Our idea for this project was to create a vision-based system that could track an object in a room with the robotic camera and then aim a laser at it. We planned to use the available servo motors and a Handyboard to manipulate the laser. The Handyboard would be controlled via a serial connection to the computer operating and interpreting the camera. Due to the possible ballistic applications of this device and our recent viewing of a particular Schwarzenegger movie, we dubbed this project the Predator
The robotic camera is a Sony EVI-D30. It has four degrees of freedom: pan, tilt, focus, and zoom. All of this functionality is fully controllable over a serial connection. We used pre-existing code to control the camera. To obtain the actual frames of video, the computer a video capture card. The image manipulation tools are comprised of the Video for Linux kernel module, the Simple Direct Media Layer libraries, and interface code provided by Ross Luengen and Chuck Schied.
To track objects in the room, we implemented a vision algorithm. Our original hope was to have the capability to detect new objects (ie motion) in the room and then track and laser them. However, this proved rather difficult in our time frame. So we restricted the problem to detecting and tracking a blue Lego plate. Through trial and error, we isolated the approximate hue and saturation values that the plate reflected. We then implemented a vision algorithm that looks for pixels that are in the specified color range and have at least five out of eight neighboring pixels also in that range. The program then changes the color of these pixels in the video frame so that they can be easily identified in the output feed. After doing this, the program draws a rectangle around the pixels closest to each edge of the image. Finally, the predator program sends a directive to the camera in an attempt to center its view in the rectangle and thus keep the target in the frame.Camera Code
The laser portion of the project consists of a Handyboard which controls two servos, upon which is supposed to be mounted a laser pointer. The servos are mounted such that they can pan and tilt the laser, which matches up nicely with the range of motion of the camera.
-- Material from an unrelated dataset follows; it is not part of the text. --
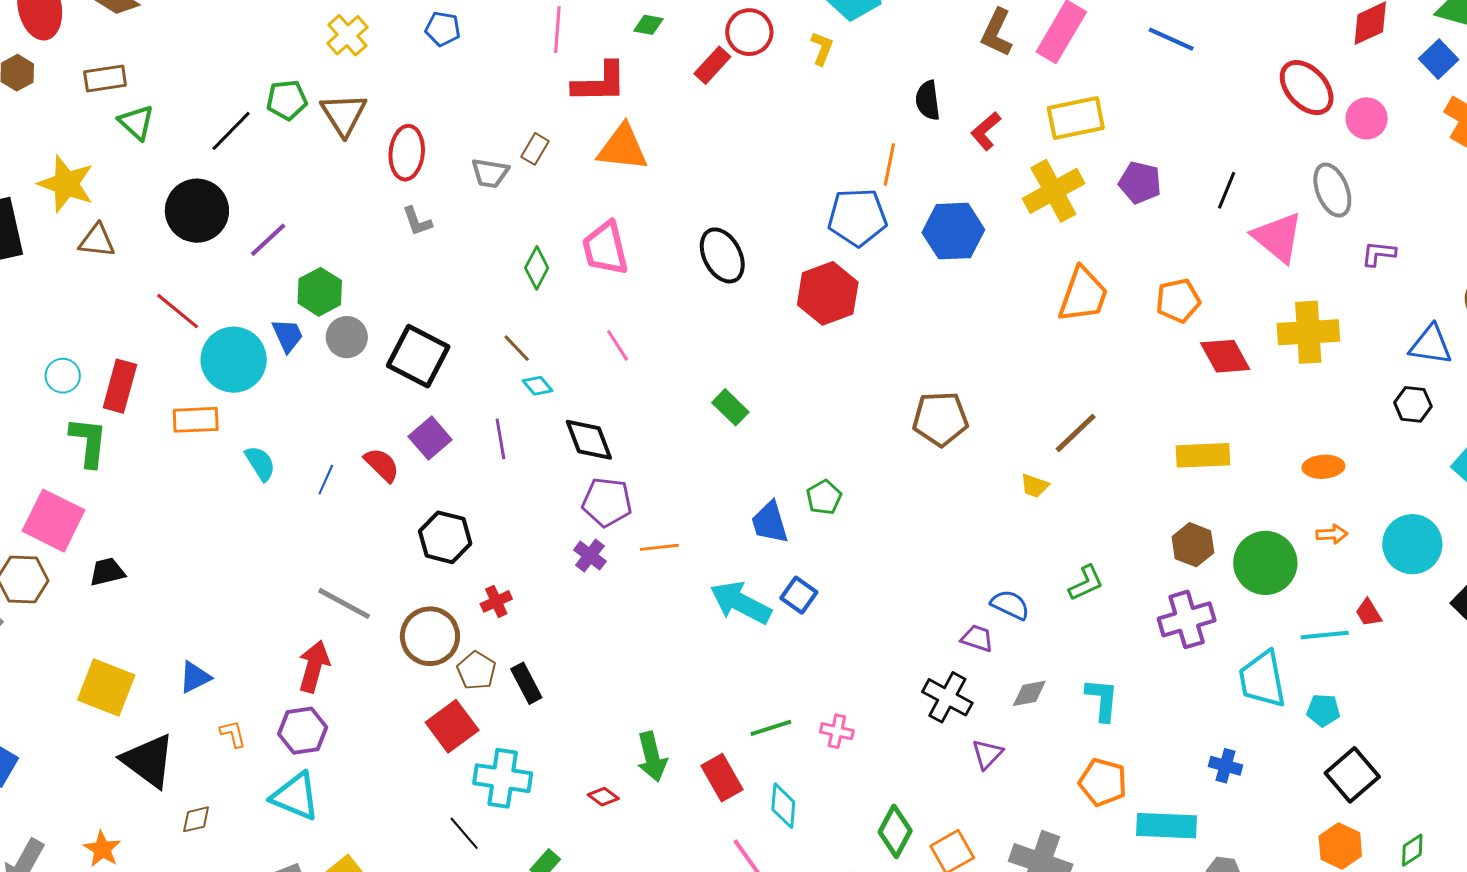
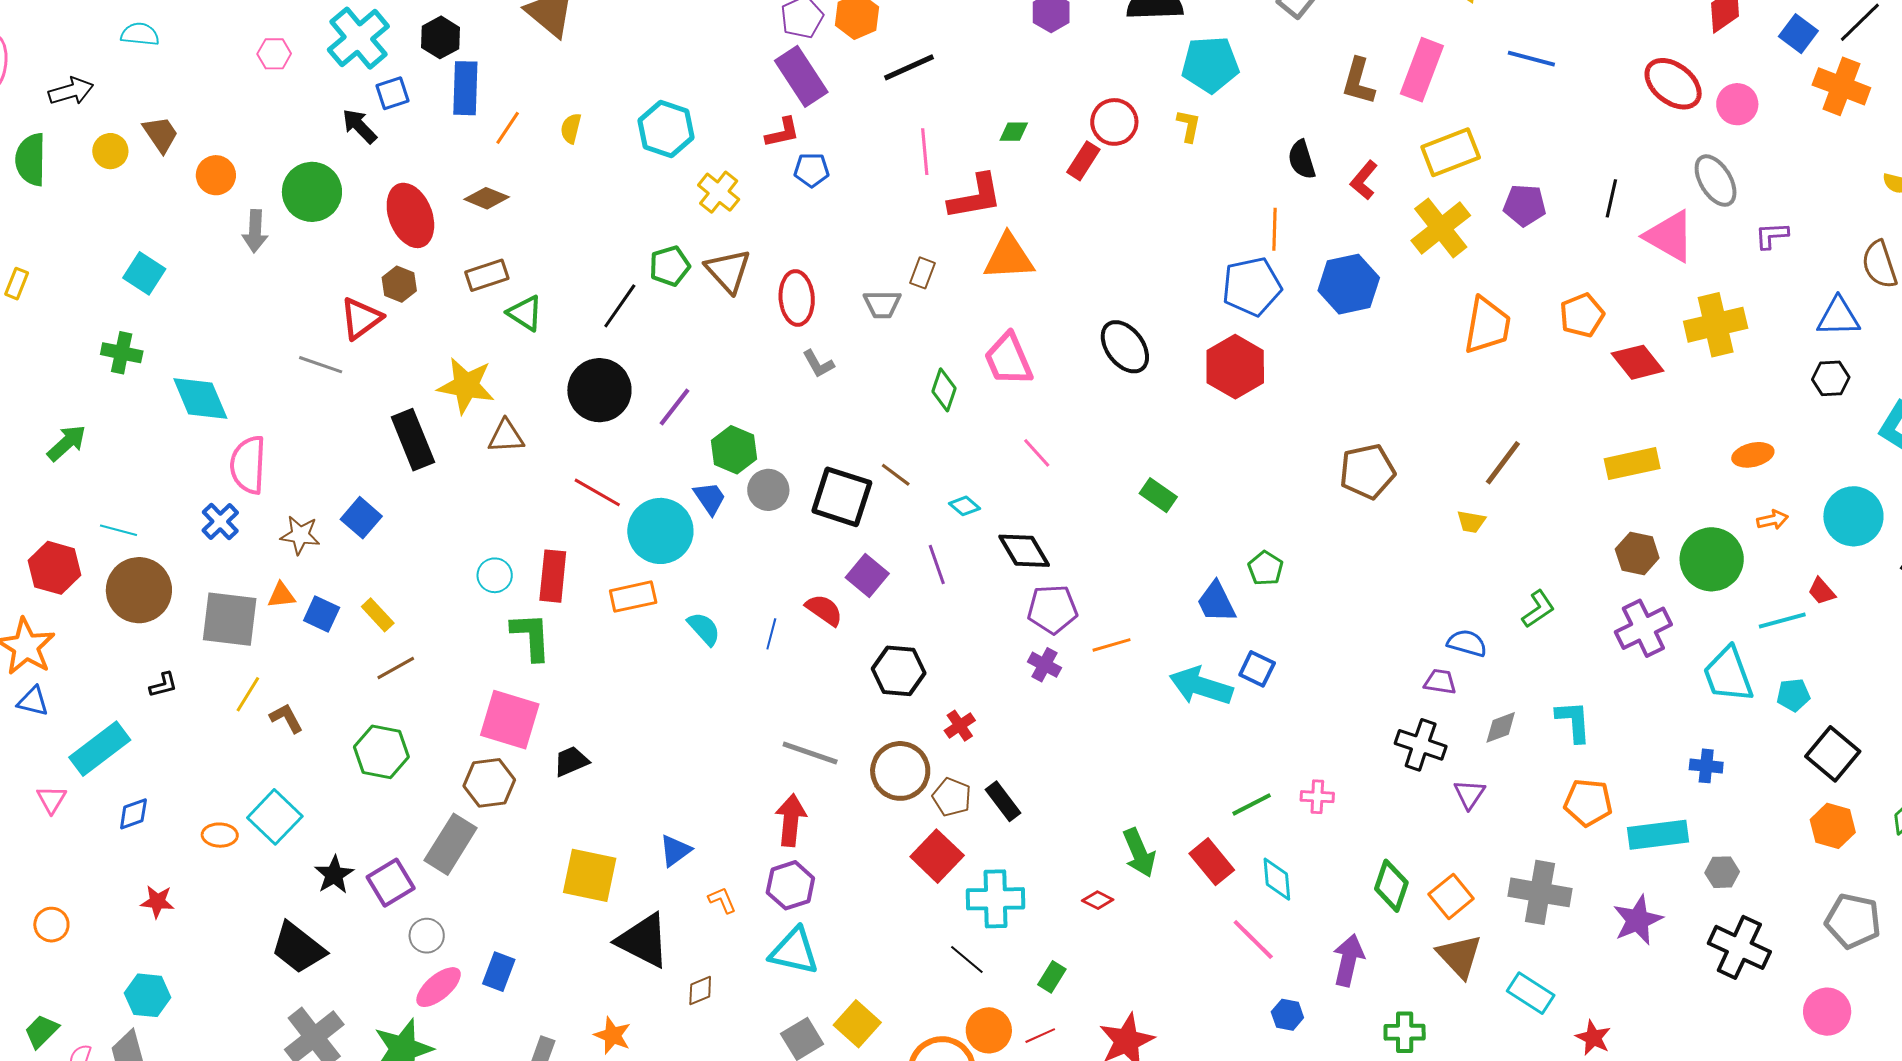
brown line: (517, 348) -> (896, 475), moved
The Handyboard provides easy control over the servos. To extend this control to the computer, we wrote an interrupt-driven serial handler for the Handyboard. We also crafted a rudimentary protocol between the server and Handyboard, allowing for a few basic commands such as absolute and relative movement and resetting the servos to their centered positions. Code to implement the protocol is written in Interactive C on the Handyboard side and and C++ on the server side.
We have not yet accomplished our goal of integrating the laser itself into the system. Our main hangup was the sub-par construction of the laser pointer we purchased. It functioned only sporadically, apparently having problems with the electrical contacts inside. Also, the batteries did not allow for extended periods of operation. We attempted to correct these drawbacks by gutting the laser like a trout. However, we were unable to get the laser to run from a power supply, and further attempts at modification resulted in ultimate failure of the unit, along with some slight burns/electrical shocks to my left thumb. Oh well, it was satisfying to rip that thing apart...Laser/Servo Code
At this point in time, the camera follows the blue plate quite well. There are some serious slowdown issues somewhere between the camera and the frame grabbing functions, which make the effective frame rate quite low. As such the camera can easily lose quick-moving objects at short range. The camera also adjusts its position at the maximum motor speeds which gives it a very creepy aspect.
The vision code is able to distinguish the blue plate from the rest of the room very well after we tuned it to a narrow range of hues and saturations. There is still some occasional noise from the other blue Legos, the recycling can, computer monitors, and various articles of clothing. Another problem we had which remains unresolved is a bizarre refresh behavior in the video frames. Somehow the upper portion of the video frames periodically seems to skip processing by our code and go straight to the output. This confuses the centering code into thinking the plate is that much shorter and it tilts down to compensate. This is one contributing factor to the creepiness of the camera's movement. Despite these issues, the camera is able to pick up the plate due to is dense and large cluster of target pixels and the intermittent nature of the noise pixels. Most distractions are momentary. The way the target box is drawn makes the tracking forgiving for glare and other lighting effects on the plate. Even at substantial range, the camera is able to center on the plate.
Although we did not fully integrate the laser sub-system, the functionality that we did implement appeared to work smoothly. We successfully sent commands from the server to the Handyboard, and the control of the servos was responsive. The only real remaining challenge left in this project is to determine how to best have the camera detect the actual laser dot so that we can keep the laser centered on whatever the camera is tracking. Initial testing seemed to indicate that differentiating the laser from the surroundings could be accomplished without too much trouble based on the laser's high intensity.